More: Check out this Mashable post looking at nine ways that top brands are customer service for better customer service. Dave Fleet has a good post on eight ways that brands can scale their social support efforts.

5 Comments on “Is Customer Service Better in Social Media?”

  1. Great Post .

    Facebook and twitter seems to replicate the one-one interaction of the offline world and hence this channel wins 🙂

    But let’s not forget there are 100’s of channels for a brand digitally,offline and many other channle.
    we should some how have a 360 degree/holistic view of a “customer” does not matter facebook or twitter or instore ,then i think we can effectively serve customers.

    Are there companies out there which are doing that?would love to hear …


  2. Hi Mark. You’re right. Customer service seems to be so much better on social media. I’ve had great support online from the Porter Airlines, Rogers and others. The social media teams that have responded to my online rants just seem to have a culture of listening, followed by a bias towards action. I can’t say I’m experienced the same on the phone or in person.

  3. Too bad Rogers “social media” help isn’t all that great. They can’t help you online they can’t help you over the phone, simply put they can’t help you period. I have been a customer of theirs since I was 18 and as of late I’m not happy with any of their they’re services. My cell phone service is trash, my Internet and cable goes out at least twice a month. Rogers is garbage.

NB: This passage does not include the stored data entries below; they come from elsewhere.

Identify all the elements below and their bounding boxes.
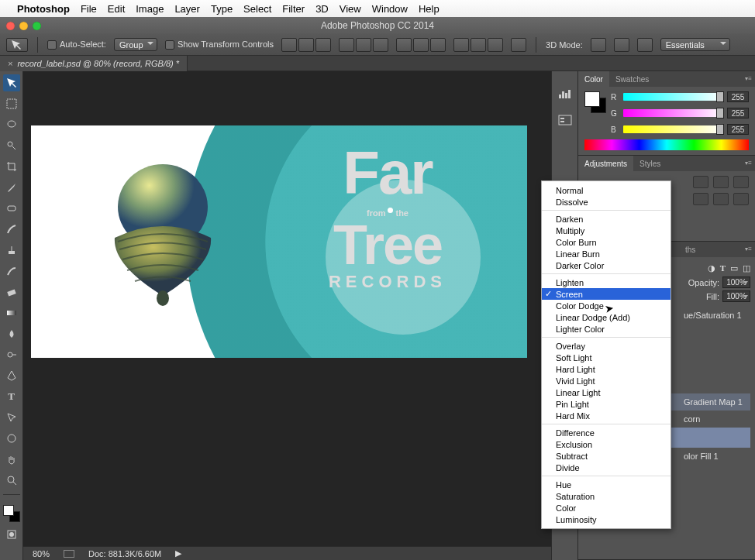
menu-image[interactable]: Image <box>136 3 164 15</box>
align-bottom-edges-icon[interactable] <box>315 38 331 52</box>
clone-stamp-tool[interactable] <box>3 242 20 259</box>
menu-help[interactable]: Help <box>419 3 440 15</box>
adj-triangle-icon[interactable] <box>713 176 729 188</box>
type-filter-icon[interactable]: T <box>720 263 726 273</box>
adj-circle-icon[interactable] <box>713 193 729 205</box>
3d-orbit-icon[interactable] <box>591 38 606 52</box>
adj-grid-icon[interactable] <box>693 193 708 205</box>
doc-size-readout[interactable]: Doc: 881.3K/6.60M <box>88 549 161 558</box>
blend-mode-linear-light[interactable]: Linear Light <box>542 387 671 398</box>
eyedropper-tool[interactable] <box>3 179 20 196</box>
close-tab-icon[interactable]: × <box>8 59 12 68</box>
histogram-panel-icon[interactable] <box>557 87 574 101</box>
blend-mode-lighter-color[interactable]: Lighter Color <box>542 323 671 335</box>
adj-square-icon[interactable] <box>733 193 749 205</box>
menu-type[interactable]: Type <box>211 3 233 15</box>
app-menu[interactable]: Photoshop <box>17 3 70 15</box>
blend-mode-hue[interactable]: Hue <box>542 479 671 490</box>
blend-mode-linear-burn[interactable]: Linear Burn <box>542 248 671 259</box>
blend-mode-soft-light[interactable]: Soft Light <box>542 352 671 363</box>
blend-mode-pin-light[interactable]: Pin Light <box>542 398 671 410</box>
blur-tool[interactable] <box>3 325 20 342</box>
blend-mode-exclusion[interactable]: Exclusion <box>542 438 671 450</box>
opacity-value[interactable]: 100% <box>722 277 750 288</box>
type-tool[interactable]: T <box>3 388 20 405</box>
blend-mode-normal[interactable]: Normal <box>542 184 671 196</box>
move-tool[interactable] <box>3 74 20 91</box>
quick-select-tool[interactable] <box>3 137 20 154</box>
panel-menu-icon[interactable]: ▾≡ <box>745 75 752 82</box>
crop-tool[interactable] <box>3 158 20 175</box>
tab-paths-partial[interactable]: ths <box>679 242 702 257</box>
menu-window[interactable]: Window <box>372 3 408 15</box>
menu-edit[interactable]: Edit <box>108 3 125 15</box>
blend-mode-multiply[interactable]: Multiply <box>542 225 671 236</box>
3d-slide-icon[interactable] <box>637 38 653 52</box>
brush-tool[interactable] <box>3 221 20 238</box>
adj-channel-mixer-icon[interactable] <box>733 176 749 188</box>
gradient-tool[interactable] <box>3 304 20 321</box>
distribute-left-icon[interactable] <box>453 38 469 52</box>
eraser-tool[interactable] <box>3 283 20 301</box>
blend-mode-color-burn[interactable]: Color Burn <box>542 236 671 248</box>
blend-mode-vivid-light[interactable]: Vivid Light <box>542 375 671 387</box>
panel-menu-icon[interactable]: ▾≡ <box>745 160 752 167</box>
hand-tool[interactable] <box>3 451 20 468</box>
marquee-tool[interactable] <box>3 95 20 112</box>
menu-filter[interactable]: Filter <box>282 3 305 15</box>
path-select-tool[interactable] <box>3 409 20 426</box>
fg-bg-swatch[interactable] <box>584 91 606 113</box>
menu-3d[interactable]: 3D <box>315 3 329 15</box>
shape-filter-icon[interactable]: ▭ <box>730 263 738 273</box>
g-value[interactable]: 255 <box>727 108 749 119</box>
blend-mode-darker-color[interactable]: Darker Color <box>542 259 671 271</box>
blend-mode-darken[interactable]: Darken <box>542 213 671 225</box>
blend-mode-saturation[interactable]: Saturation <box>542 490 671 502</box>
blend-mode-luminosity[interactable]: Luminosity <box>542 514 671 525</box>
show-transform-checkbox[interactable]: Show Transform Controls <box>165 40 274 50</box>
foreground-background-swatch[interactable] <box>3 505 20 522</box>
distribute-top-icon[interactable] <box>396 38 412 52</box>
blend-mode-difference[interactable]: Difference <box>542 427 671 438</box>
blend-mode-overlay[interactable]: Overlay <box>542 340 671 352</box>
auto-align-icon[interactable] <box>511 38 526 52</box>
align-vert-centers-icon[interactable] <box>298 38 314 52</box>
tab-styles[interactable]: Styles <box>633 156 667 171</box>
menu-layer[interactable]: Layer <box>174 3 200 15</box>
history-brush-tool[interactable] <box>3 263 20 280</box>
r-value[interactable]: 255 <box>727 91 749 102</box>
distribute-right-icon[interactable] <box>488 38 503 52</box>
tab-swatches[interactable]: Swatches <box>609 71 655 87</box>
blend-mode-divide[interactable]: Divide <box>542 462 671 473</box>
adj-brightness-icon[interactable] <box>693 176 708 188</box>
zoom-tool[interactable] <box>3 472 20 489</box>
g-slider[interactable]: G255 <box>611 108 749 119</box>
move-tool-preset-icon[interactable] <box>6 38 28 52</box>
3d-pan-icon[interactable] <box>614 38 629 52</box>
pen-tool[interactable] <box>3 367 20 384</box>
shape-tool[interactable] <box>3 430 20 447</box>
document-canvas[interactable]: Far fromthe Tree RECORDS <box>31 125 527 358</box>
layer-filter-icon[interactable]: ◑ <box>708 263 715 273</box>
blend-mode-dissolve[interactable]: Dissolve <box>542 196 671 208</box>
blend-mode-hard-light[interactable]: Hard Light <box>542 363 671 375</box>
distribute-bottom-icon[interactable] <box>430 38 446 52</box>
dodge-tool[interactable] <box>3 346 20 363</box>
b-value[interactable]: 255 <box>727 124 749 135</box>
status-disclosure-icon[interactable]: ▶ <box>175 548 181 558</box>
color-spectrum[interactable] <box>584 139 749 150</box>
tab-color[interactable]: Color <box>578 71 609 87</box>
properties-panel-icon[interactable] <box>557 113 574 127</box>
align-right-edges-icon[interactable] <box>373 38 388 52</box>
blend-mode-dropdown[interactable]: NormalDissolveDarkenMultiplyColor BurnLi… <box>541 180 671 529</box>
distribute-vert-icon[interactable] <box>413 38 429 52</box>
panel-menu-icon[interactable]: ▾≡ <box>745 246 752 253</box>
menu-file[interactable]: File <box>81 3 97 15</box>
blend-mode-screen[interactable]: Screen <box>542 288 671 300</box>
menu-select[interactable]: Select <box>243 3 271 15</box>
blend-mode-color[interactable]: Color <box>542 502 671 514</box>
blend-mode-subtract[interactable]: Subtract <box>542 450 671 462</box>
zoom-readout[interactable]: 80% <box>33 549 50 558</box>
align-left-edges-icon[interactable] <box>339 38 354 52</box>
menu-view[interactable]: View <box>340 3 361 15</box>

  4. Couldn’t agree more. You only have to click onto any companies Facebook and Twitter sites to see how popular customer service through this form works. Listening does pay off and people are reading customer complaints and sometimes engaging with them. I’d argue that social media makes customers lazy! They can hide behind the computer screen and make their complaint/seek support and not have to physically engage face to face with anyone. It’s a great way to avoid customer service conflict. I’ve written more about this subject at

    I always use Facebook and Twitter these days for any customer service enquires I might have. Based in the UK – the best I have received is from Natwest Bank and Orange Mobile, who literally helped me in a matter of an hour from posting. The worst was Virgin Atlantic who messed up my seating allocation on a flight from Orlando to London. They basically told me to “go to the airport” and gave me awful advice which left me none the wiser. When I replied asking for more help, they ignored my response! Now, I fly BA!